Whenever a line in the entries below contains the string "text", copy that line.

┄┄┄┄┄┄┄┄┄┄

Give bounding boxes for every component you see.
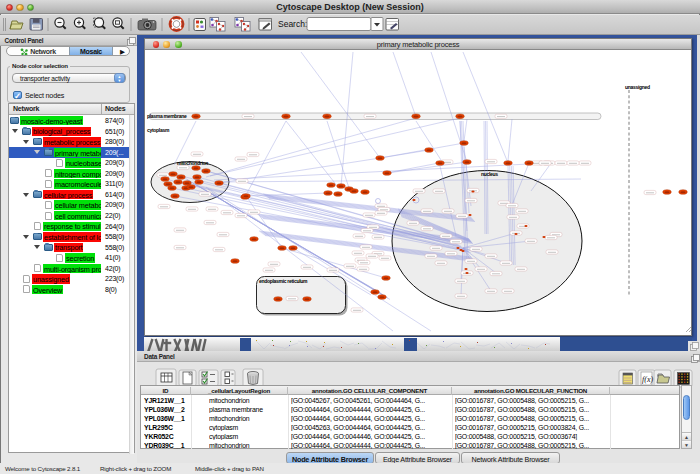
svg-text:mitochondrion: mitochondrion [177,160,208,166]
svg-text:Search:: Search: [278,19,307,29]
svg-text:plasma membrane: plasma membrane [147,113,187,119]
svg-text:endoplasmic reticulum: endoplasmic reticulum [259,278,308,284]
svg-text:unassigned: unassigned [625,84,650,90]
svg-text:nucleus: nucleus [481,171,498,177]
svg-text:cytoplasm: cytoplasm [147,127,170,133]
svg-text:f(x): f(x) [642,375,653,384]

┄┄┄┄┄┄┄┄┄┄

* Result of this exercise *
svg-text:mitochondrion: mitochondrion [177,160,208,166]
svg-text:Search:: Search: [278,19,307,29]
svg-text:plasma membrane: plasma membrane [147,113,187,119]
svg-text:endoplasmic reticulum: endoplasmic reticulum [259,278,308,284]
svg-text:unassigned: unassigned [625,84,650,90]
svg-text:nucleus: nucleus [481,171,498,177]
svg-text:cytoplasm: cytoplasm [147,127,170,133]
svg-text:f(x): f(x) [642,375,653,384]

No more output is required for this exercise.